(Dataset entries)
____
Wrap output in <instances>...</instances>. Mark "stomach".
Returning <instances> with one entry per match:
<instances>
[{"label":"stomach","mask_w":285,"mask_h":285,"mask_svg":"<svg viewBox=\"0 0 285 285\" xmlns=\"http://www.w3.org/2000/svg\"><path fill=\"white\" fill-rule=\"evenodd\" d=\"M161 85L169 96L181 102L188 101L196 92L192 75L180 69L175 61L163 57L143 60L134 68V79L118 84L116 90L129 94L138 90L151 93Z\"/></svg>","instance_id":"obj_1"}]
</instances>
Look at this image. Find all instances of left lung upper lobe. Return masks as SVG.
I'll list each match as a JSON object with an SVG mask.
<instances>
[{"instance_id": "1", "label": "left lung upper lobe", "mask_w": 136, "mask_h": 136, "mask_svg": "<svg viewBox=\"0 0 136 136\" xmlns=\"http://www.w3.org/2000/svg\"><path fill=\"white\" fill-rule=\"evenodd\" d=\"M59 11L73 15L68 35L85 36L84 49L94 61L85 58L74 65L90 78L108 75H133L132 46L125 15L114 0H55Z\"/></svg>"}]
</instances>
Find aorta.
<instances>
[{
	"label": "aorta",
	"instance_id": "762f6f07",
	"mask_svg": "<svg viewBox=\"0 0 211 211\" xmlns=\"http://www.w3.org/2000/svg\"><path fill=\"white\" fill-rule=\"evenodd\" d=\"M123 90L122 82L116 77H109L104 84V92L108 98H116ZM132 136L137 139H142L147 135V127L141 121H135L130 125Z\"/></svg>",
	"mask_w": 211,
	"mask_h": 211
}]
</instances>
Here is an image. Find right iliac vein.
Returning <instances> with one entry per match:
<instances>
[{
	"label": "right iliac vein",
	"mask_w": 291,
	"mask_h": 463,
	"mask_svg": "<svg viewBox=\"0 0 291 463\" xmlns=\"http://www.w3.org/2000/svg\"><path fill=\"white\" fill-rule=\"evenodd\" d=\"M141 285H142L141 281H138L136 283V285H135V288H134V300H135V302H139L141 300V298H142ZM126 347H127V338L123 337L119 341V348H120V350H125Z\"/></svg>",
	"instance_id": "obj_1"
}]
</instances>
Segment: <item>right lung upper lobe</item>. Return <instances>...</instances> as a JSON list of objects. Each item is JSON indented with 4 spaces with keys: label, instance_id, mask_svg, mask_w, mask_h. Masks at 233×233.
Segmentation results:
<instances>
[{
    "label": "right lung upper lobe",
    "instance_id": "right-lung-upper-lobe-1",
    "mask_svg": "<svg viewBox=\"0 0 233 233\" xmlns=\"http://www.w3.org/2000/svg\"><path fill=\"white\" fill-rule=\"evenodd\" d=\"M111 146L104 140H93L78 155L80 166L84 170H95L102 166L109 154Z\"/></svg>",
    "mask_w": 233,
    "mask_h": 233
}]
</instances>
____
Goal of the exercise = Starting at the line that contains "Find aorta.", copy every line down to the last line of the records above, exactly as written.

Answer for the task =
Find aorta.
<instances>
[{
	"label": "aorta",
	"instance_id": "762f6f07",
	"mask_svg": "<svg viewBox=\"0 0 211 211\" xmlns=\"http://www.w3.org/2000/svg\"><path fill=\"white\" fill-rule=\"evenodd\" d=\"M123 90L122 82L116 77H109L104 84V92L108 98H116ZM132 136L137 139H142L147 135V127L141 121H135L130 125Z\"/></svg>",
	"mask_w": 211,
	"mask_h": 211
}]
</instances>
Here is an image. Find right iliac vein.
Returning <instances> with one entry per match:
<instances>
[{
	"label": "right iliac vein",
	"mask_w": 291,
	"mask_h": 463,
	"mask_svg": "<svg viewBox=\"0 0 291 463\" xmlns=\"http://www.w3.org/2000/svg\"><path fill=\"white\" fill-rule=\"evenodd\" d=\"M141 285H142L141 281H138L136 283V285H135V288H134V300H135V302H139L141 300V298H142ZM126 347H127V338L123 337L119 341V348H120V350H125Z\"/></svg>",
	"instance_id": "obj_1"
}]
</instances>
Segment: <item>right lung upper lobe</item>. Return <instances>...</instances> as a JSON list of objects. Each item is JSON indented with 4 spaces with keys: label, instance_id, mask_svg, mask_w, mask_h. Masks at 233×233.
Segmentation results:
<instances>
[{
    "label": "right lung upper lobe",
    "instance_id": "right-lung-upper-lobe-1",
    "mask_svg": "<svg viewBox=\"0 0 233 233\" xmlns=\"http://www.w3.org/2000/svg\"><path fill=\"white\" fill-rule=\"evenodd\" d=\"M111 146L104 140H93L78 155L80 166L84 170H95L102 166L109 154Z\"/></svg>",
    "mask_w": 233,
    "mask_h": 233
}]
</instances>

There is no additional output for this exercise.